● Required work: Please return exactly the lines from the top of the data through the line that contains "All Rights Reserved", and skip all pictures.

● Information supplied:
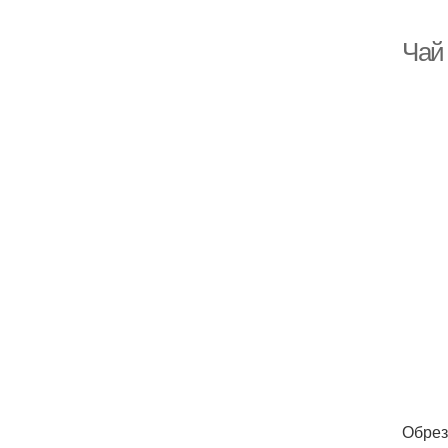
Чай 
Обрез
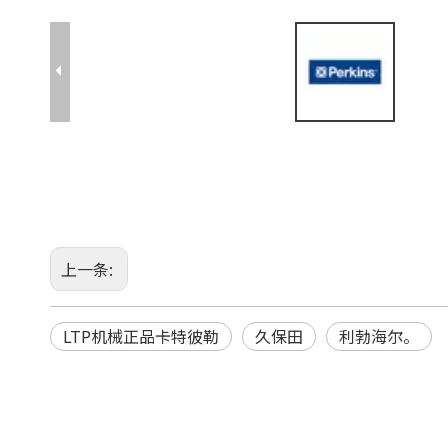
上一条:
LTP机械正品卡特彼勒
久保田
利勃海尔。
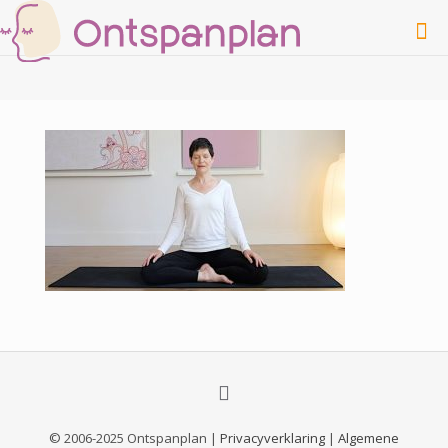
© 2006-2025 Ontspanplan |
Privacyverklaring
|
Algemene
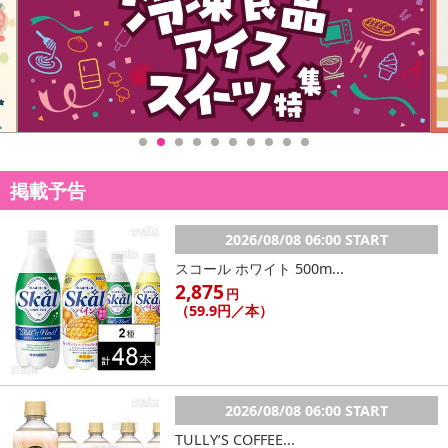
休業日
■
その他共通および商品カテゴリー別注意事項（※必ずご確認くだ
さい）
こちらの情報は
2026年07月09日
時点での情報となります。
掲載予告
2026/08/08 06:00 START
スコール ホワイト 500m...
2,875
円
（59.9円／本）
2026/08/08 06:00 START
TULLY’S COFFEE...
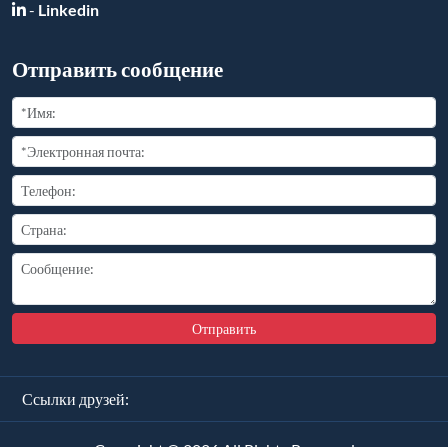
Отправить
Ссылки друзей:
Copyright ©
2026
All Rights Reserved
豫ICP备2025110681号-2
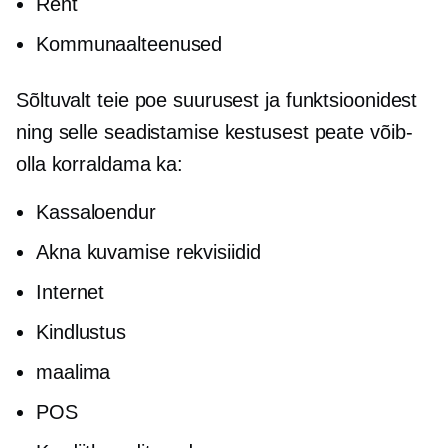
Rent
Kommunaalteenused
Sõltuvalt teie poe suurusest ja funktsioonidest
ning selle seadistamise kestusest peate võib-
olla korraldama ka:
Kassaloendur
Akna kuvamise rekvisiidid
Internet
Kindlustus
maalima
POS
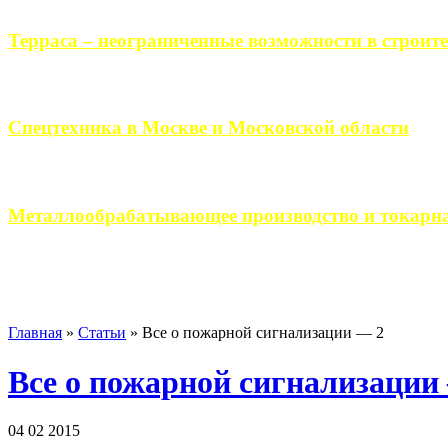
Терраса – неограниченные возможности в строите
Практически каждый человек, когда приступает к строительству 
Спецтехника в Москве и Московской области
Работа современного промышленного предприятия, не ограничи
Металлообрабатывающее производство и токарна
Современное металлообрабатывающее производство гарантирует
Главная
»
Статьи
»
Все о пожарной сигнализации — 2
Все о пожарной сигнализации
04 02 2015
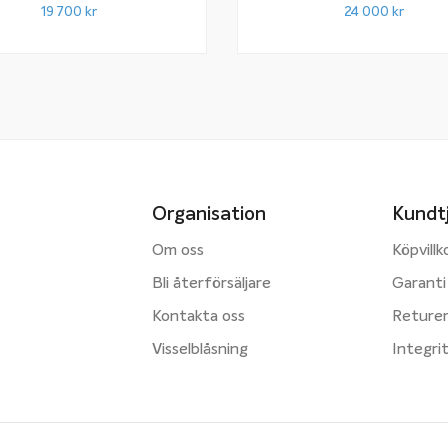
19 700
kr
24 000
kr
Organisation
Kundt
Om oss
Köpvillk
Bli återförsäljare
Garanti
Kontakta oss
Reture
Visselblåsning
Integri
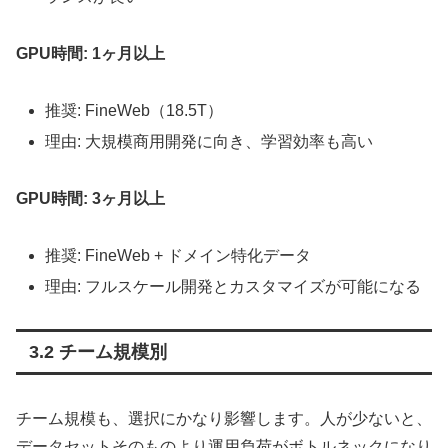
GPU時間: 1ヶ月以上
推奨: FineWeb（18.5T）
理由: 大規模商用開発に向き、学習効率も高い
GPU時間: 3ヶ月以上
推奨: FineWeb + ドメイン特化データ
理由: フルスケール開発とカスタマイズが可能になる
3.2 チーム規模別
チーム規模も、選択にかなり影響します。人が少ないと、
データセットそのものより運用負荷がボトルネックになり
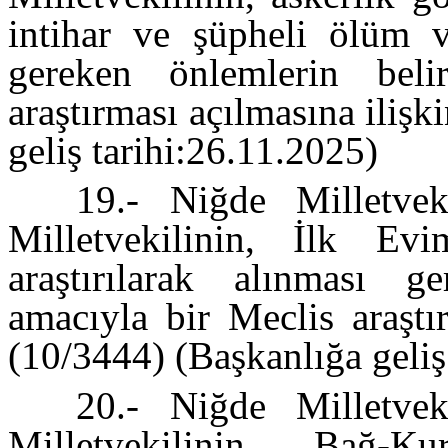
intihar ve şüpheli ölüm va
gereken önlemlerin beli
araştırması açılmasına iliş
geliş tarihi:26.11.2025)
19.- Niğde Milletve
Milletvekilinin, İlk Evi
araştırılarak alınması g
amacıyla bir Meclis araştı
(10/3444) (Başkanlığa geliş
20.- Niğde Milletve
Milletvekilinin, Bağ-Kur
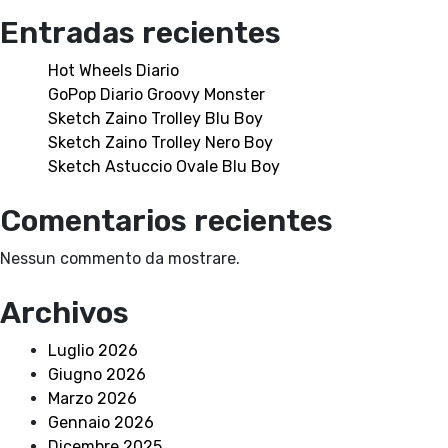
Entradas recientes
Hot Wheels Diario
GoPop Diario Groovy Monster
Sketch Zaino Trolley Blu Boy
Sketch Zaino Trolley Nero Boy
Sketch Astuccio Ovale Blu Boy
Comentarios recientes
Nessun commento da mostrare.
Archivos
Luglio 2026
Giugno 2026
Marzo 2026
Gennaio 2026
Dicembre 2025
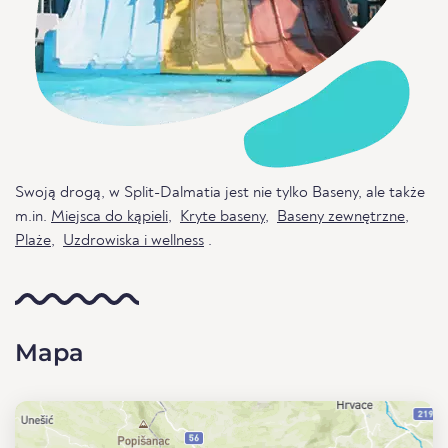
Swoją drogą, w Split-Dalmatia jest nie tylko Baseny, ale także
m.in.
Miejsca do kąpieli
,
Kryte baseny
,
Baseny zewnętrzne
,
Plaże
,
Uzdrowiska i wellness
.
Mapa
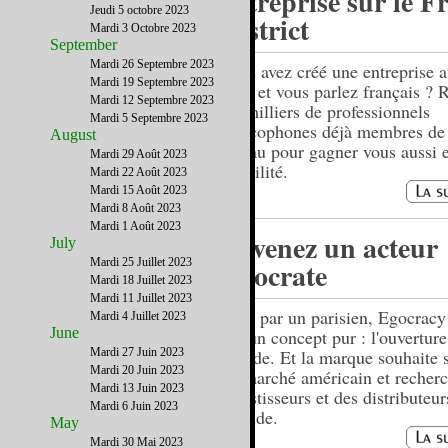
entreprise sur le F
Jeudi 5 octobre 2023
District
Mardi 3 Octobre 2023
September
Mardi 26 Septembre 2023
Vous avez créé une entreprise a
Mardi 19 Septembre 2023
Unis et vous parlez français ? 
Mardi 12 Septembre 2023
les milliers de professionnels
Mardi 5 Septembre 2023
francophones déjà membres de 
August
réseau pour gagner vous aussi 
Mardi 29 Août 2023
visibilité.
Mardi 22 Août 2023
Mardi 15 Août 2023
Mardi 8 Août 2023
Mardi 1 Août 2023
Devenez un acteur
July
Mardi 25 Juillet 2023
Egocrate
Mardi 18 Juillet 2023
Mardi 11 Juillet 2023
Créé par un parisien, Egocracy
Mardi 4 Juillet 2023
June
sur un concept pur : l'ouverture
Mardi 27 Juin 2023
monde. Et la marque souhaite s
Mardi 20 Juin 2023
au marché américain et recher
Mardi 13 Juin 2023
investisseurs et des distributeur
Mardi 6 Juin 2023
Floride.
May
Mardi 30 Mai 2023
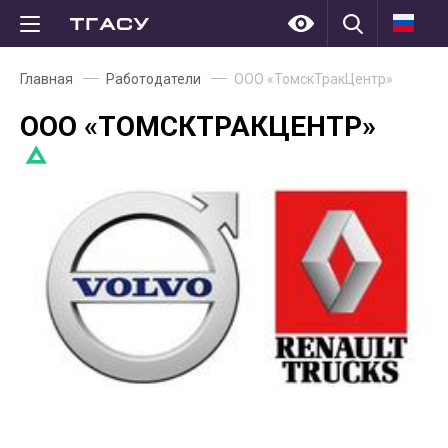
Главная
Работодатели
ООО «ТомскТракЦентр»
ООО «ТОМСКТРАКЦЕНТР»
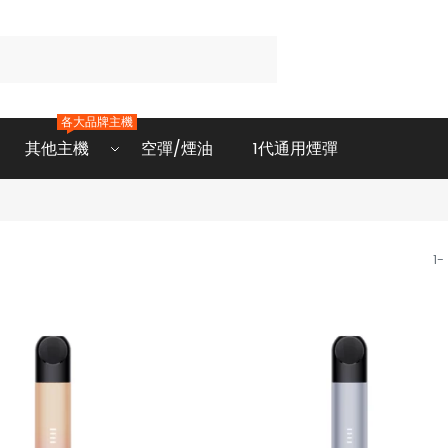
各大品牌主機
其他主機
空彈/煙油
1代通用煙彈
1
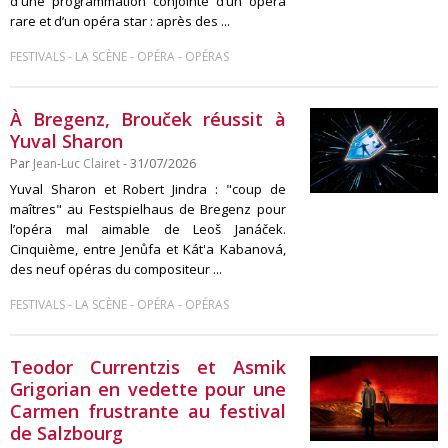
d'une programmation conjointe d’un opéra
rare et d’un opéra star : après des ...
-
-
-
FESTIVALS
LA SCÈNE
OPÉRA
OPÉRAS
À Bregenz, Brouček réussit à
Yuval Sharon
Par
Jean-Luc Clairet
- 31/07/2026
Yuval Sharon et Robert Jindra : "coup de
maîtres" au Festspielhaus de Bregenz pour
l’opéra mal aimable de Leoš Janáček.
Cinquième, entre Jenůfa et Kát'a Kabanová,
des neuf opéras du compositeur ...
-
-
-
FESTIVALS
LA SCÈNE
OPÉRA
OPÉRAS
Teodor Currentzis et Asmik
Grigorian en vedette pour une
Carmen frustrante au festival
de Salzbourg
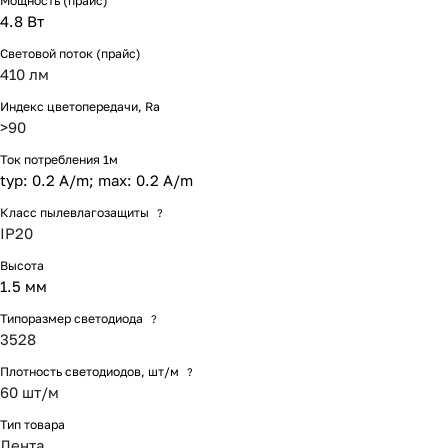
Мощность (прайс)
4.8 Вт
Световой поток (прайс)
410 лм
Индекс цветопередачи, Ra
>90
Ток потребления 1м
typ: 0.2 A/m; max: 0.2 A/m
Класс пылевлагозащиты
?
IP20
Высота
1.5 мм
Типоразмер светодиода
?
3528
Плотность светодиодов, шт/м
?
60 шт/м
Тип товара
Лента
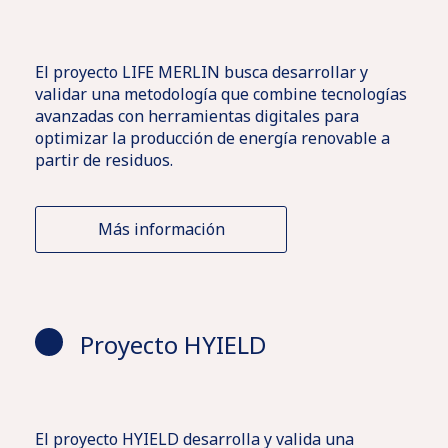
El proyecto LIFE MERLIN busca desarrollar y
validar una metodología que combine tecnologías
avanzadas con herramientas digitales para
optimizar la producción de energía renovable a
partir de residuos.
Más información
Proyecto HYIELD
El proyecto HYIELD desarrolla y valida una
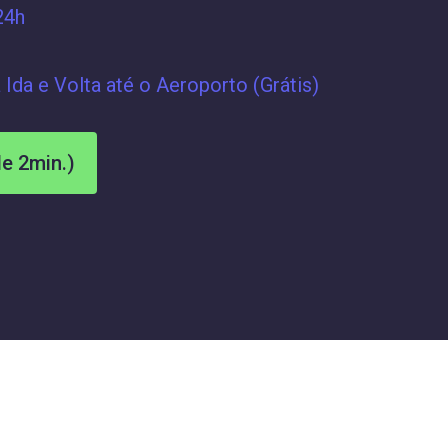
24h
 Ida e Volta até o Aeroporto (Grátis)
e 2min.)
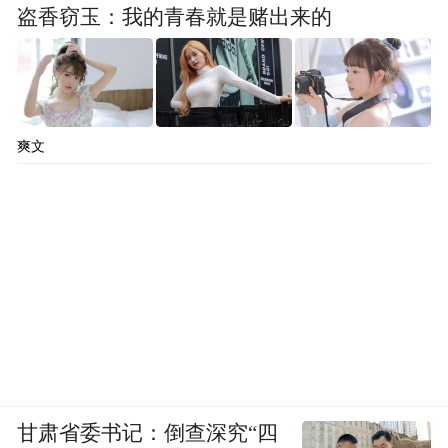
盗香窃玉：我的青春就是赌出来的
爽文
甘肃省委书记：倒查深究“四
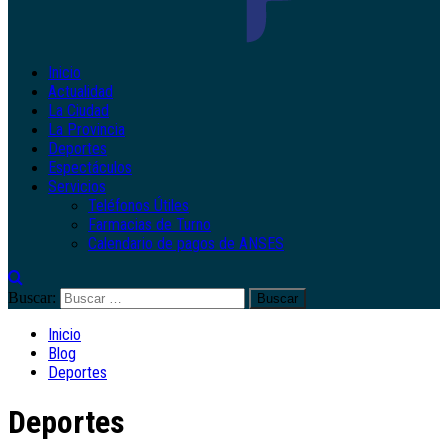
Inicio
Actualidad
La Ciudad
La Provincia
Deportes
Espectáculos
Servicios
Teléfonos Útiles
Farmacias de Turno
Calendario de pagos de ANSES
Buscar:
Inicio
Blog
Deportes
Deportes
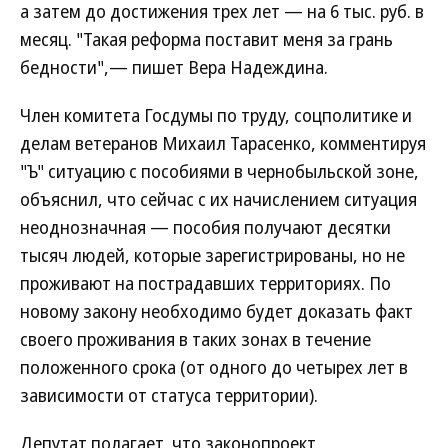
а затем до достижения трех лет — на 6 тыс. руб. в
месяц. "Такая реформа поставит меня за грань
бедности",— пишет Вера Надеждина.
Член комитета Госдумы по труду, соцполитике и
делам ветеранов Михаил Тарасенко, комментируя
"Ъ" ситуацию с пособиями в чернобыльской зоне,
объяснил, что сейчас с их начислением ситуация
неоднозначная — пособия получают десятки
тысяч людей, которые зарегистрированы, но не
проживают на пострадавших территориях. По
новому закону необходимо будет доказать факт
своего проживания в таких зонах в течение
положенного срока (от одного до четырех лет в
зависимости от статуса территории).
Депутат полагает, что законопроект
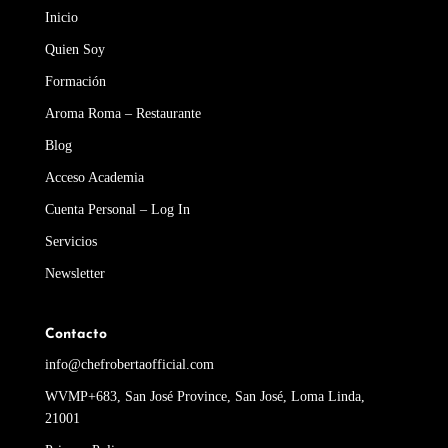
Inicio
Quien Soy
Formación
Aroma Roma – Restaurante
Blog
Acceso Academia
Cuenta Personal – Log In
Servicios
Newsletter
Contacto
info@chefrobertaofficial.com
WVMP+683, San José Province, San José, Loma Linda,
21001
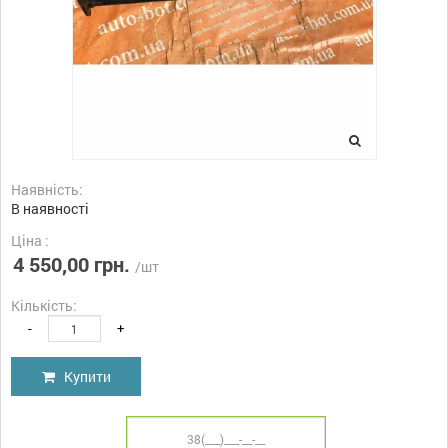
Наявність:
В наявності
Ціна :
4 550,00 грн.
/шт
Кількість:
-
+
Купити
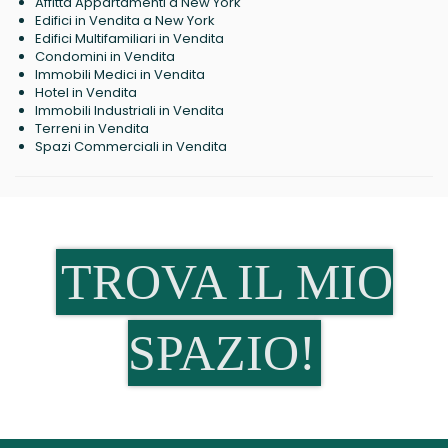
Affitta Appartamenti a New York
Edifici in Vendita a New York
Edifici Multifamiliari in Vendita
Condomini in Vendita
Immobili Medici in Vendita
Hotel in Vendita
Immobili Industriali in Vendita
Terreni in Vendita
Spazi Commerciali in Vendita
TROVA IL MIO
SPAZIO!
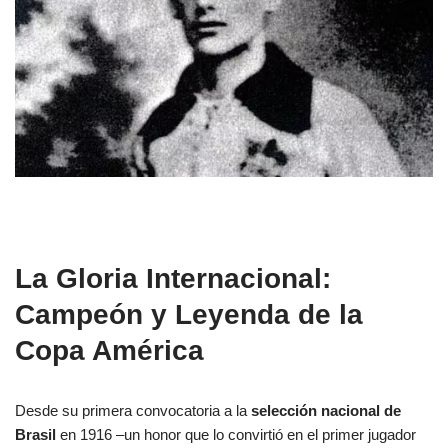
La Gloria Internacional:
Campeón y Leyenda de la
Copa América
Desde su primera convocatoria a la
selección nacional de
Brasil
en 1916 –un honor que lo convirtió en el primer jugador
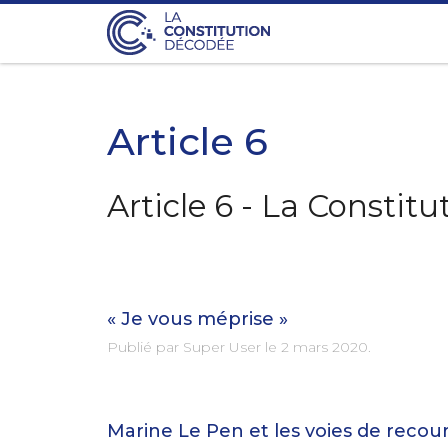
Article 6
Article 6 - La Constit
« Je vous méprise »
Publié par Super User le
2 mars 2020
.
Marine Le Pen et les voies de recou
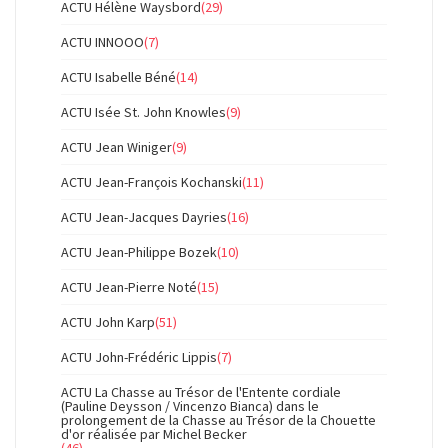
ACTU Hélène Waysbord
(29)
ACTU INNOOO
(7)
ACTU Isabelle Béné
(14)
ACTU Isée St. John Knowles
(9)
ACTU Jean Winiger
(9)
ACTU Jean-François Kochanski
(11)
ACTU Jean-Jacques Dayries
(16)
ACTU Jean-Philippe Bozek
(10)
ACTU Jean-Pierre Noté
(15)
ACTU John Karp
(51)
ACTU John-Frédéric Lippis
(7)
ACTU La Chasse au Trésor de l'Entente cordiale
(Pauline Deysson / Vincenzo Bianca) dans le
prolongement de la Chasse au Trésor de la Chouette
d'or réalisée par Michel Becker
(46)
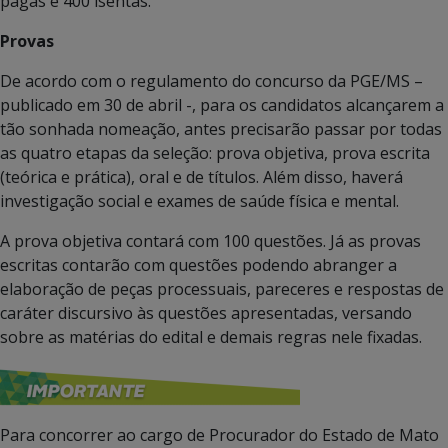
pagas e 400 isentas.
Provas
De acordo com o regulamento do concurso da PGE/MS –
publicado em 30 de abril -, para os candidatos alcançarem a
tão sonhada nomeação, antes precisarão passar por todas
as quatro etapas da seleção: prova objetiva, prova escrita
(teórica e prática), oral e de títulos. Além disso, haverá
investigação social e exames de saúde física e mental.
A prova objetiva contará com 100 questões. Já as provas
escritas contarão com questões podendo abranger a
elaboração de peças processuais, pareceres e respostas de
caráter discursivo às questões apresentadas, versando
sobre as matérias do edital e demais regras nele fixadas.
Para concorrer ao cargo de Procurador do Estado de Mato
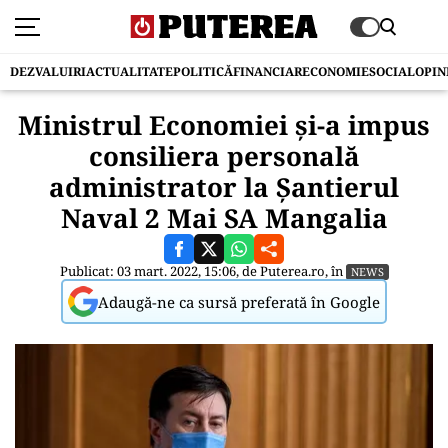
DEZVALUIRI
ACTUALITATE
POLITICĂ
FINANCIAR
ECONOMIE
SOCIAL
OPIN
Ministrul Economiei și-a impus
consiliera personală
administrator la Șantierul
Naval 2 Mai SA Mangalia
Publicat: 03 mart. 2022, 15:06, de
Puterea.ro
, în
NEWS
Adaugă-ne ca sursă preferată în Google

● Task solution:
Чай 
Обрез
上一条:
LTP机械正品卡特彼勒
久保田
利勃海尔。
© 2006-2025 Ontspanplan |
Privacyverklaring
|
Algemene
休業日
■
その他共通および商品カテゴリー別注意事項（※必ずご確認くだ
さい）
こちらの情報は
2026年07月09日
時点での情報となります。
掲載予告
2026/08/08 06:00 START
スコール ホワイト 500m...
2,875
円
（59.9円／本）
2026/08/08 06:00 START
TULLY’S COFFEE...
Отправить
Ссылки друзей:
Copyright ©
2026
All Rights Reserved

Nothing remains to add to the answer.